Re: Memory Lost from 40GB Free /64GB to 1GB in one...

dipisitrese · ‎2022-02-18

Hello all,

on 81.10 we are experiencing hard troubles, the Gateway can fall from a normal use of Memory (45GB) to 1GB in one hour ! This is occuring about one time per month, and the only way to solve this is to reboot the Active Node of our Cluster. the CPU usage is normal : from 35% to 45%.
We updated in Take30 recently and we are waiting for to see the behavior with the Take30.

Did you know this kind of problem ?

Thanks a lot for your help.

François from France.

_____________

Technical infos :
Product version Check Point Gaia R81.10
OS build 335
OS kernel version 3.10.0-957.21.3cpx86_64
OS edition 64-bit

Juan_ · ‎2022-02-18

Hi François,

Memory leaks are fairly common in unpatched devices.

What was the patch level before you patched?

Check here the SK, You'll see many memory fixes.

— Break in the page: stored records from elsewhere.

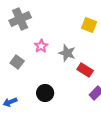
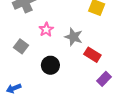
black circle: (45, 93) -> (50, 65), moved

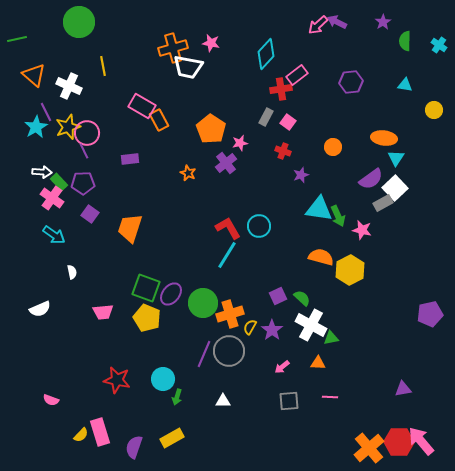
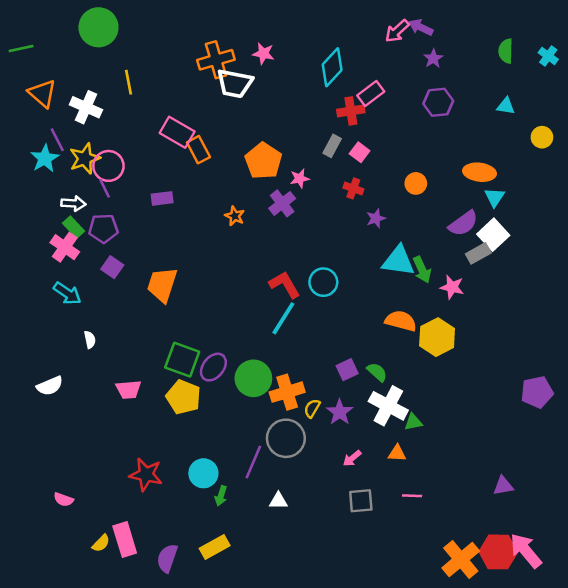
purple star: (383, 22) -> (433, 59), moved
white arrow: (42, 172) -> (73, 203), moved
purple line: (204, 354) -> (253, 462), moved

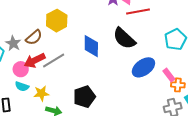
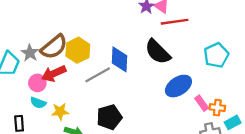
yellow hexagon: (57, 21) -> (78, 50), moved
brown semicircle: (34, 37) -> (54, 47), size x1.4
gray line: (54, 60) -> (98, 75), moved
pink rectangle: (169, 75) -> (202, 103), moved

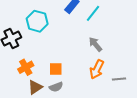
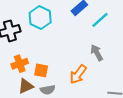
orange square: (56, 69) -> (41, 70), moved
orange arrow: (97, 69) -> (78, 74), moved

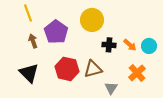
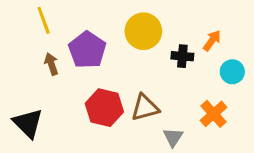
black cross: (109, 45) -> (182, 56), moved
orange arrow: (130, 45) -> (212, 41), moved, turned -96
black triangle: (29, 73) -> (28, 123), moved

You did the right thing and patched the device.

Timothy_Hall · ‎2022-02-18

Please provide the output of free -m when the gateway is experiencing low free memory, it may not actually be a memory leak but perhaps a backup or other disk-intensive operation that is allocating memory for buffering/caching of disk operations which would be expected behavior and not indicate a problem.

Attend my online "Be your Own TAC: Part Deux" CheckMates event
March 27th with sessions for both the EMEA and Americas time zones

the_rock · ‎2022-02-18

I had been dealing with CP for almost 15 years and I never seen that type of issue. As @Timothy_Hall advised, please provide free -m output, as well as top and ps -auxw

Andy

abihsot__ · ‎2022-02-21

Strange. Try searching "memory leak" in JHF release notes.

We had very similar behavior a while ago I believe with R80.30 or R80.40. Sudden memory consumption which makes gateway to freeze for a moment, of course following by traffic interruption.

Mikael · ‎2022-02-21

What if you do a "ps -ef|grep ifi" ?
I have seen on a couple of gateways that the ifi_server process ends up not restarting properly resulting in thousands of processes.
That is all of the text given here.